Das Treffen mit dem Kaiser verlief sachte positiv. Vorerst haben wir einige Möglichkeiten erhalten, das Artefakt zu schützen. Sowohl vor ambitionierten Adeligen als auch von anderen Hexen. Auch wenn ich denke, dass Perseis sehr genau bescheid weiß, schließlich hat sie das Treffen mit dem Kaiser - oder sollte ich ihn Dastál nennen - ermöglicht. Ich hoffe, wir finden schnell etwas über die Macht der Artefakte heraus, ich bin aber milde positiv gestimmt. Ceril ist sehr hilfreich (wer hätte was anderes gedacht?!) und auch Erictho und Soteira sind unerlässlich in ihrem Mühen. Ericthos Blick auf Wiatt gefällt mir allerdings manchmal nicht. Es scheint, als würde sie seine Anatomie sehr genau studieren ... ich denke lieber nicht darüber nach, wieso sie das tut. Was mir Sorgen bereitet ist, dass wir vier Hexen sind, aber die Regel der Drei existiert. Ein innerer Zirkel besteht aus drei Hexen, ein Fluch wird dreifach ausgesprochen, und so weiter. Ich hoffe, wir kommen ohne bösem Blut aus der Situation, ich will keiner meiner Schwestern vor den Kopf stoßen. Vor allem nicht wegen Ceril. Ich weiß nur leider, dass sie für mein Vorhaben die Fähigste ist...
 
Ja, Wiatt... Wiatt hat eine Familie verloren, eine gewonnen und eine weitere wird versuchen, ihn als Monster zu richten. Dafür hat er einen imaginären wolfigen Freund erhalten... Ich habe keine Ahnung, was ich aus der Situation machen soll und wie ich ihm dabei helfen kann. Ehrlicherweise ist Psychotherapie nicht mein Feld der Expertise, auch wenn ich letzthin viel Erfahrung darin sammeln konnte. Obwohl er sich nicht viel anmerken lässt, weiß ich, dass ihn das beschäftigt. Ich denke, ich werde ihm auf die Art helfen, in der ich meine Fähigkeiten am besten einsetzen kann. Vielleicht gelingt es mir, bei der Erforschung der Artefakte den Brudermords-Fluch zu brechen. Leicht wird es nicht, aber ich habe großes vor mir.
 
Ja, großes habe ich vor. Oder doch nicht?! Für mich jedenfalls schon, aber in den Annalen unseres Zeitalter wird mein bevorstehender Erfolg nicht eingehen. Ceril nimmt es als ambitionslos wahr, aber ich will meinen Vater und meine Brüder wiedersehen, koste es, was es wolle. Sie war in den Monaten nach deren Tod nicht bei Mutter und meiner Schwester. Sie hat die Kälte und unausgesprochene Ablehnung nicht gespürt.

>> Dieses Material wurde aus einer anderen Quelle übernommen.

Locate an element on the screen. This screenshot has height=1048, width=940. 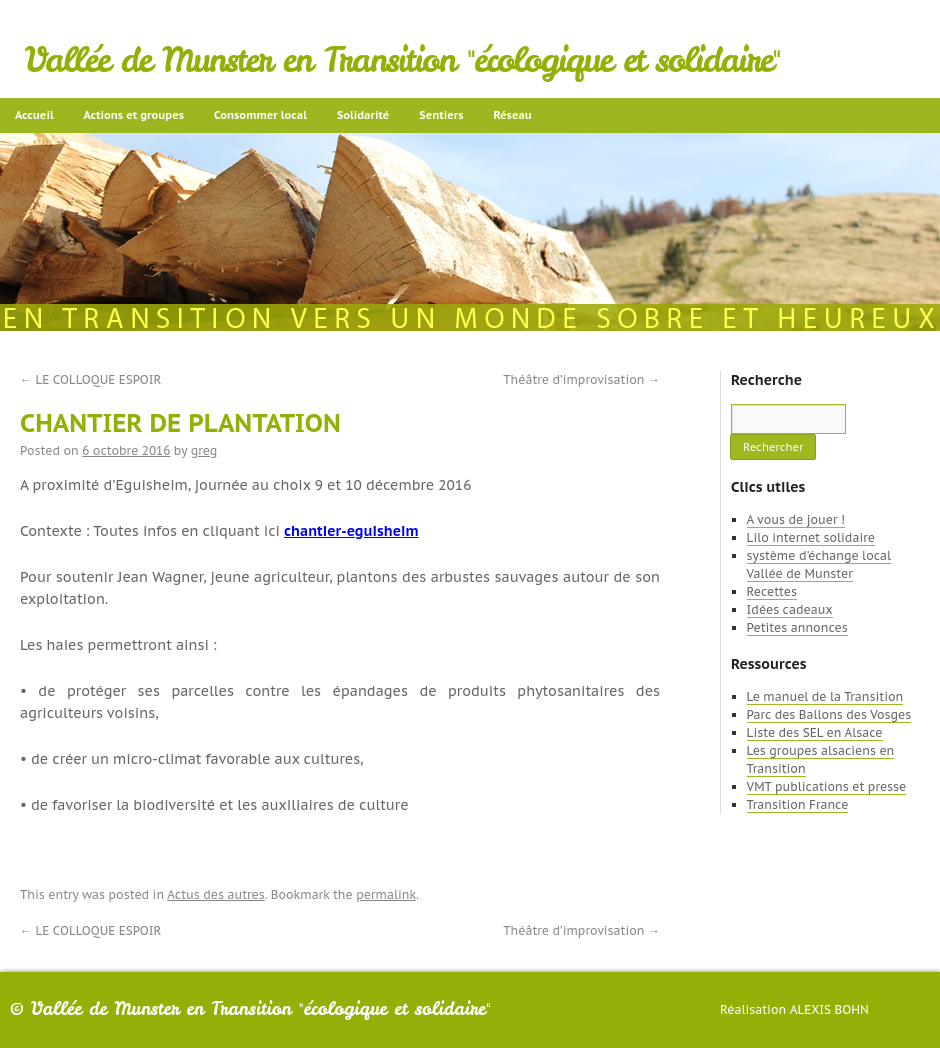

Mir verkrampft sich das Herz, wenn ich daran zurückdenke. Es ist so lang her und ich war so jung. Ich kann mich nur noch an das Gefühl erinnern. Seltsam, dass man Ereignisse vergessen kann, aber sich Gefühle auf ewig in die Seele brennen, oder nicht?! In letzter Zeit wirken die dunkelsten Nächte etwas dunkler und die Schatten in meinem Arbeitszimmer undurchdringlicher ... Einerlei was sie über meine lebende Familie sagt, denn am Ende werde ich mir die Macht des Artefaktes zu eigen machen und alles wird so sein, wie es immer sein sollte.